Longhorn split-brain quorum

Hey community,

how does longhorn deal with split-brain at storage level?

The following scenario:
a 3 node K8s cluster (1x ControlPlane and 2x ControlPlane + Worker Nodes combined)

The ControlPlane-only runs on a less powerful vServer and is only there to form the Quroum (and some system pods like storage-controller etc… in case of a failure).

The two combined nodes each run on a dedicated server with plenty of RAM, CPU and SSD memory. These should handle the workload.

If all 3 nodes are running, Longhorn can be operated with replica count “2” without any problems. When the ControlPlane-Only-Node goes offline, no issue.

But how does Longhorn handle the storage if one of the two storage nodes (dedicated server) is NotReady / crashed / offline?

Can Longhorn deal with the fact that there is only one replica left and since the remaining nodes bring the pods back up for storage management, does everything work as usual?
When the Offline node comes back, will the replica be rebuilt?

Or is there a split brain here and the data is lost?

Unfortunately, I have not been able to find anything about handling such a split-brain situation (at storage level). Neither in the documentation of longhorn nor in the forum.
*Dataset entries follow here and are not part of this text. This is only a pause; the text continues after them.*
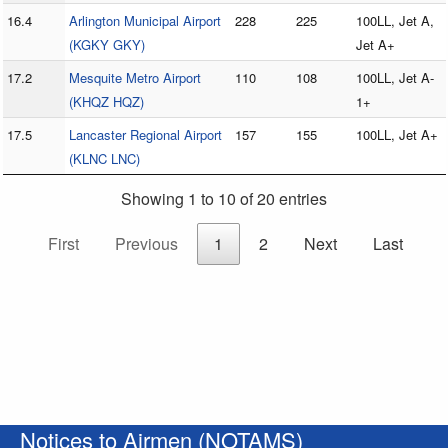
16.4
Arlington Municipal Airport
228
225
100LL, Jet A,
(KGKY GKY)
Jet A+
17.2
Mesquite Metro Airport
110
108
100LL, Jet A-
(KHQZ HQZ)
1+
17.5
Lancaster Regional Airport
157
155
100LL, Jet A+
(KLNC LNC)
Showing 1 to 10 of 20 entries
First
Previous
1
2
Next
Last
Notices to Airmen (NOTAMS)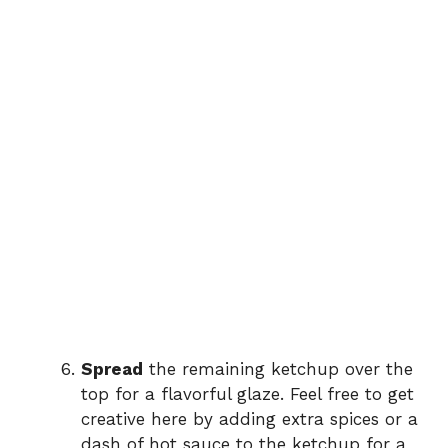
Spread
the remaining ketchup over the
top for a flavorful glaze. Feel free to get
creative here by adding extra spices or a
dash of hot sauce to the ketchup for a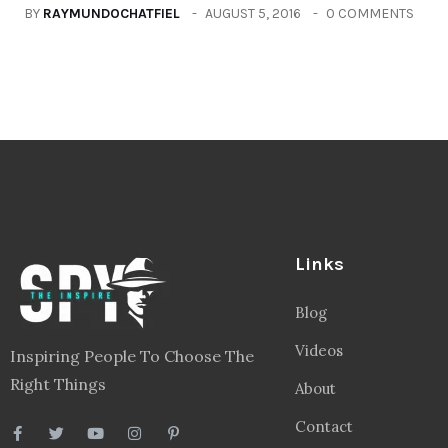
BY
RAYMUNDOCHATFIEL
AUGUST 5, 2016
0 COMMENTS
Links
Blog
Videos
Inspiring People To Choose The
Right Things
About
Contact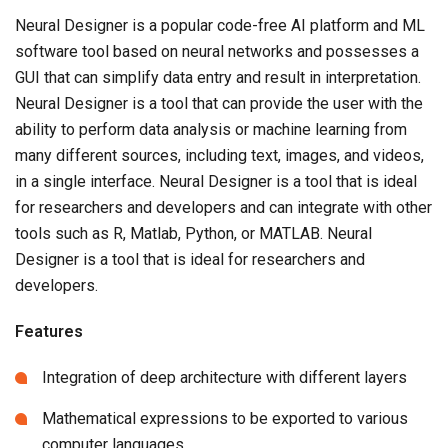
Neural Designer is a popular code-free AI platform and ML
software tool based on neural networks and possesses a
GUI that can simplify data entry and result in interpretation.
Neural Designer is a tool that can provide the user with the
ability to perform data analysis or machine learning from
many different sources, including text, images, and videos,
in a single interface. Neural Designer is a tool that is ideal
for researchers and developers and can integrate with other
tools such as R, Matlab, Python, or MATLAB. Neural
Designer is a tool that is ideal for researchers and
developers.
Features
Integration of deep architecture with different layers
Mathematical expressions to be exported to various
computer languages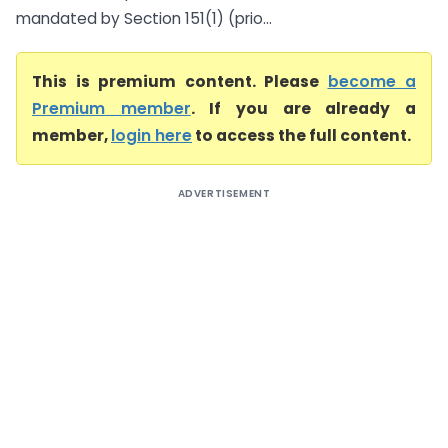
mandated by Section 151(1) (prio...
This is premium content. Please
become a
Premium member
. If you are already a
member,
login here
to access the full content.
ADVERTISEMENT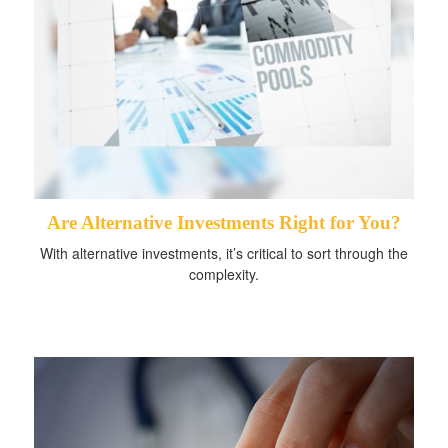
Are Alternative Investments Right for You?
With alternative investments, it’s critical to sort through the
complexity.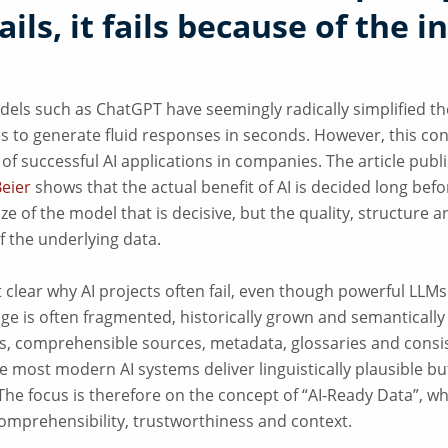
fails, it fails because of the i
els such as ChatGPT have seemingly radically simplified the
kes to generate fluid responses in seconds. However, this c
 of successful AI applications in companies. The article publ
Beier
shows that the actual benefit of AI is decided long befor
ize of the model that is decisive, but the quality, structure a
f the underlying data.
t clear why AI projects often fail, even though powerful LLMs
e is often fragmented, historically grown and semanticall
s, comprehensible sources, metadata, glossaries and cons
e most modern AI systems deliver linguistically plausible bu
 The focus is therefore on the concept of “AI-Ready Data”, 
comprehensibility, trustworthiness and context.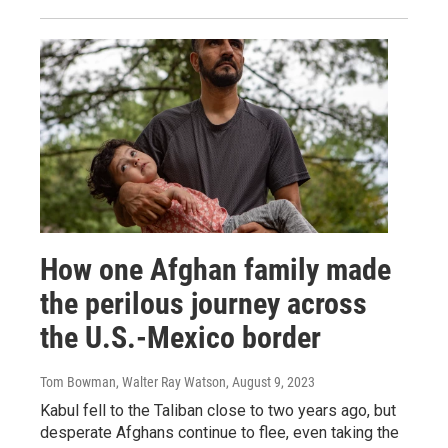
How one Afghan family made
the perilous journey across
the U.S.-Mexico border
Tom Bowman, Walter Ray Watson
, August 9, 2023
Kabul fell to the Taliban close to two years ago, but
desperate Afghans continue to flee, even taking the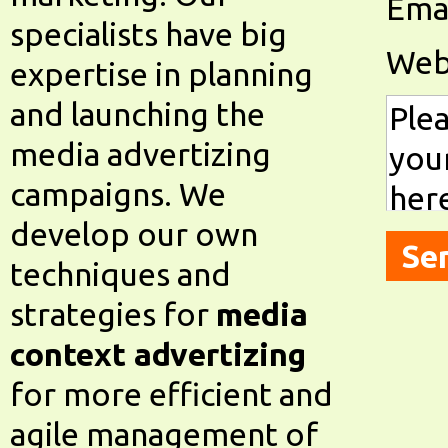
Emai
specialists have big
Web
expertise in planning
and launching the
media advertizing
campaigns. We
develop our own
techniques and
strategies for
media
context advertizing
for more efficient and
agile management of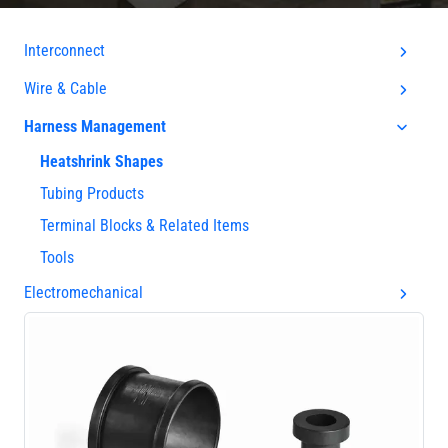
Interconnect
Wire & Cable
Harness Management
Heatshrink Shapes
Tubing Products
Terminal Blocks & Related Items
Tools
Electromechanical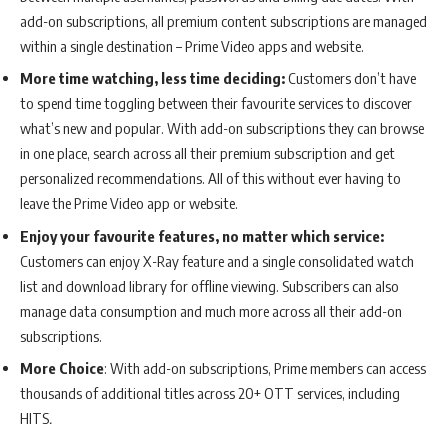
add-on subscriptions, all premium content subscriptions are managed
within a single destination – Prime Video apps and website.
More time watching, less time deciding:
Customers don’t have
to spend time toggling between their favourite services to discover
what’s new and popular. With add-on subscriptions they can browse
in one place, search across all their premium subscription and get
personalized recommendations. All of this without ever having to
leave the Prime Video app or website.
Enjoy your favourite features, no matter which service:
Customers can enjoy X-Ray feature and a single consolidated watch
list and download library for offline viewing. Subscribers can also
manage data consumption and much more across all their add-on
subscriptions.
More Choice
: With add-on subscriptions, Prime members can access
thousands of additional titles across 20+ OTT services, including
HITS
.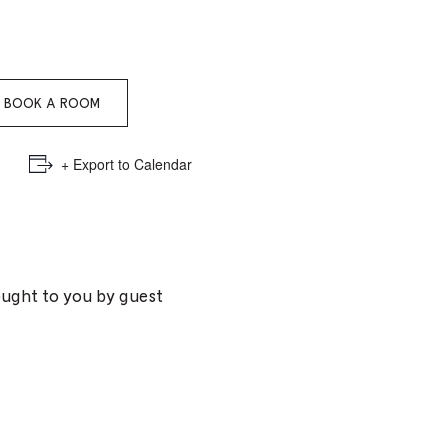
e
mber
BOOK A ROOM
ults
d
+ Export to Calendar
ildren
rrent
ought to you by guest
lection: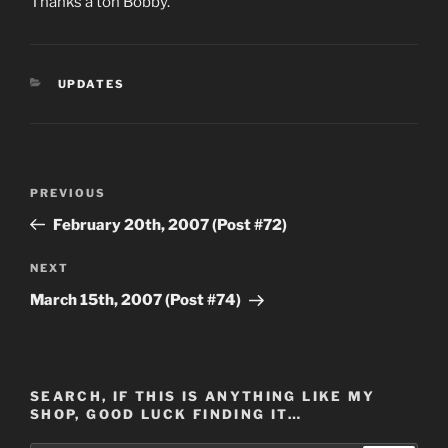
Thanks a ton Bobby.
CATEGORIES
UPDATES
Post
Previous
PREVIOUS
navigation
Post
February 20th, 2007 (Post #72)
Next
NEXT
Post
March 15th, 2007 (Post #74)
SEARCH, IF THIS IS ANYTHING LIKE MY
SHOP, GOOD LUCK FINDING IT…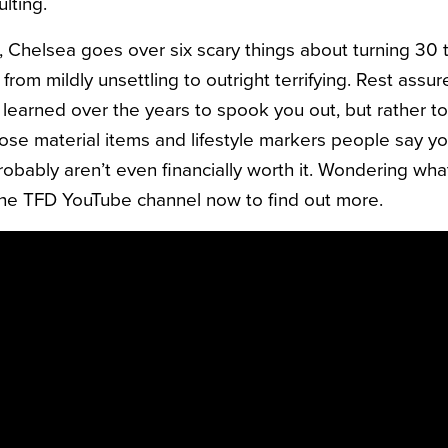
lting.
o, Chelsea goes over six scary things about turning 30 
from mildly unsettling to outright terrifying. Rest assur
 learned over the years to spook you out, but rather t
those material items and lifestyle markers people say y
obably aren’t even financially worth it. Wondering what
the TFD YouTube channel now to find out more.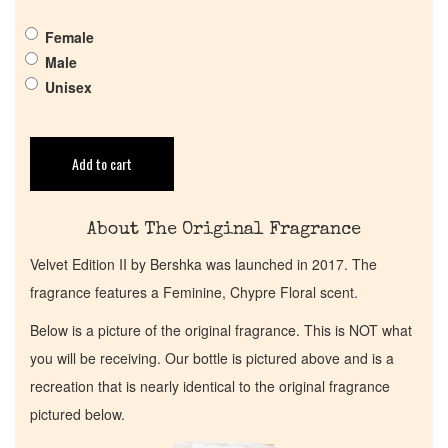
Female
Return Policy
Male
Unisex
Cart
Add to cart
About The Original Fragrance
Velvet Edition II by Bershka was launched in 2017. The
fragrance features a Feminine, Chypre Floral scent.
Below is a picture of the original fragrance. This is NOT what
you will be receiving. Our bottle is pictured above and is a
recreation that is nearly identical to the original fragrance
pictured below.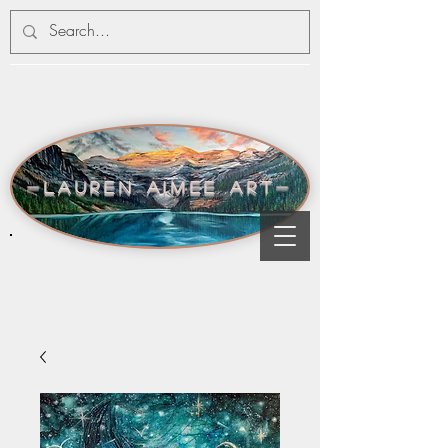
-lauren aimee art-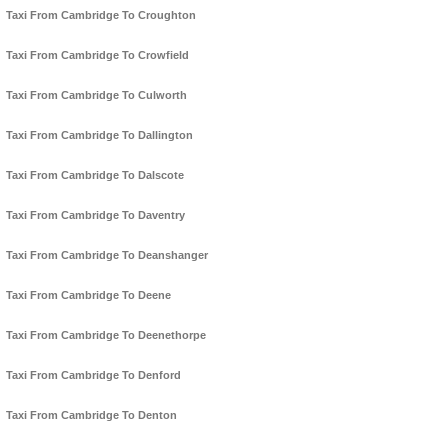
Taxi From Cambridge To Croughton
Taxi From Cambridge To Crowfield
Taxi From Cambridge To Culworth
Taxi From Cambridge To Dallington
Taxi From Cambridge To Dalscote
Taxi From Cambridge To Daventry
Taxi From Cambridge To Deanshanger
Taxi From Cambridge To Deene
Taxi From Cambridge To Deenethorpe
Taxi From Cambridge To Denford
Taxi From Cambridge To Denton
Happy to hear your experiences with that kind of setup. :slight_smile:

Thanks & Greets! frran24

Yes, that is how longhorn works. The volumes will be in a degraded state, but still usable and once the other node is back up, the volumes will get gradullay synced. In your case ( limited storage nodes) make sure to set “Allow Volume Creation with Degraded Availability” in the longhorn settings to true, otherwise the pods would not be able to start on the remaining node.